8. As regards valuation, we find from the above reproduced para from the Commissioner (Appeals) order that the Revenue has solely relied upon the NIDB data for the purpose of enhancement of value of the imported goods. Tribunal in the case of CC, New Delhi vs. Virasat Electronics reported in 2015 (317) E.L.T. 295 (Tri. Del.) as also in the case of CC, New Delhi vs. Marble Art reported in 2013 (289) E.L.T. 346 (Tri. Del.) has held that for adopting any other method for enhancement of the value of the imported goods, first of all transaction value is required to be rejected as incorrect/false on the basis of some evidences. It is only thereafter that the other method of deciding value has to be adopted. In any case, the Tribunal has observed that NIDB data cannot be held to be the proper basis for enhancement of the value.

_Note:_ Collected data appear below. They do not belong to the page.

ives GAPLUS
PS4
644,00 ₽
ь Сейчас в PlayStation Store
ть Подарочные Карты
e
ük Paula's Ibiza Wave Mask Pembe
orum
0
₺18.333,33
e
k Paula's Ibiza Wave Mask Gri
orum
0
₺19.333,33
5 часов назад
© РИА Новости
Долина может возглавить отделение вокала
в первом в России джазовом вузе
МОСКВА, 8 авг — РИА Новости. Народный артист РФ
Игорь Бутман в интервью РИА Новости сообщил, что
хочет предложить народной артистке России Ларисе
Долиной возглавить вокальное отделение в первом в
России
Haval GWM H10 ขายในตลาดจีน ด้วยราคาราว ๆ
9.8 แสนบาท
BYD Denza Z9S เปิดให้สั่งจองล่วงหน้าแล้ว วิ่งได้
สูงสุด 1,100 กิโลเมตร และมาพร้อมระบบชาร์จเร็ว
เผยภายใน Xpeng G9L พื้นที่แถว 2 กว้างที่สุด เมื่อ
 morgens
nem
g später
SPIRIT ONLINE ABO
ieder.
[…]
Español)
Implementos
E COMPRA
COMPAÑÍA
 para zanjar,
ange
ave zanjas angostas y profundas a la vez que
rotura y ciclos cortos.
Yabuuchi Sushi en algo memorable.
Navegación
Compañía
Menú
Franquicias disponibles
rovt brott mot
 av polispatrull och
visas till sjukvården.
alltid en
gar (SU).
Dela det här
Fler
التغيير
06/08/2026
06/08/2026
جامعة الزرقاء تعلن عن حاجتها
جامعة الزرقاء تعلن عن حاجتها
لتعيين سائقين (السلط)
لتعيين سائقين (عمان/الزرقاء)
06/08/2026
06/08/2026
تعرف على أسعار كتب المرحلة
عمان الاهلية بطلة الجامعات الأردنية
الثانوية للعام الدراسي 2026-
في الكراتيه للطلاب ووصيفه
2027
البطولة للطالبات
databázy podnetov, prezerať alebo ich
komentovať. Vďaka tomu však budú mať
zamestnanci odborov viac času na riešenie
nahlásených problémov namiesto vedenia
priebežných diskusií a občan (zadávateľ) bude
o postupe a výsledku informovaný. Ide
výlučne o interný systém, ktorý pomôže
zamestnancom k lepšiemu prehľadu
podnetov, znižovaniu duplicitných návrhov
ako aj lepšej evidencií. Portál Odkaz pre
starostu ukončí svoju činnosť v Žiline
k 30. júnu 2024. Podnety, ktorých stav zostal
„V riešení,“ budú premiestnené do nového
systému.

When we apply the ratio of the above decisions to the facts of the present case, we find that Revenue has not made any efforts to reject the transaction value. There is virtually no evidence on record to indicate that the value agreed upon between the importer and the exporter is not correct or any consideration of the goods has flown back to the exporter from the appellant. If that be so, we agree with the learned Advocate that the transaction value would reflect the correct assessable value of the imported items. Otherwise also, we find that the reliance by the lower Authorities on the NIDB data is not correct. Apart from above two referred decisions, there is catena of decisions holding so. As such, we are of the view that the impugned orders are not proper and justified. The same are accordingly set aside and appeal is allowed with the consequential relief to the appellant.
(Dictated and pronounced in open court) (Archana Wadhwa) Member (Judicial) (B. Ravichandran) Member (Technical) PK ??